**TASK BRIEF:**
Begin with the line where "Variant table" appears. Set down that line and the rest of the records below it exactly as given.

**MATERIAL SUPPLIED:**
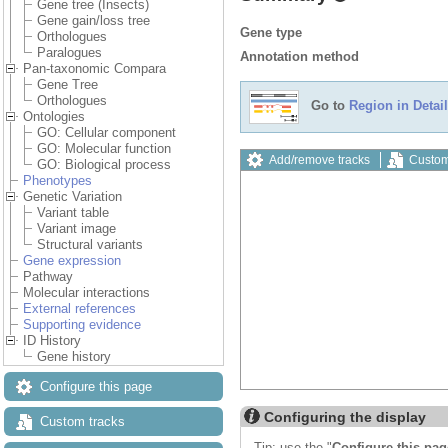
Gene tree (Insects)
Gene gain/loss tree
Gene type
Orthologues
Paralogues
Annotation method
Pan-taxonomic Compara
Gene Tree
Orthologues
Go to
Region in Detail
Ontologies
GO: Cellular component
GO: Molecular function
Add/remove tracks
Custom
GO: Biological process
Phenotypes
Genetic Variation
Variant table
Variant image
Structural variants
Gene expression
Pathway
Molecular interactions
External references
Supporting evidence
ID History
Gene history
Configure this page
Configuring the display
Custom tracks
Tip: use the "
Configure this pag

**WRITTEN RESPONSE:**
Variant table
Variant image
Structural variants
Gene expression
Pathway
Molecular interactions
External references
Supporting evidence
ID History
Gene history
Configure this page
Configuring the display
Custom tracks
Tip: use the "
Configure this pag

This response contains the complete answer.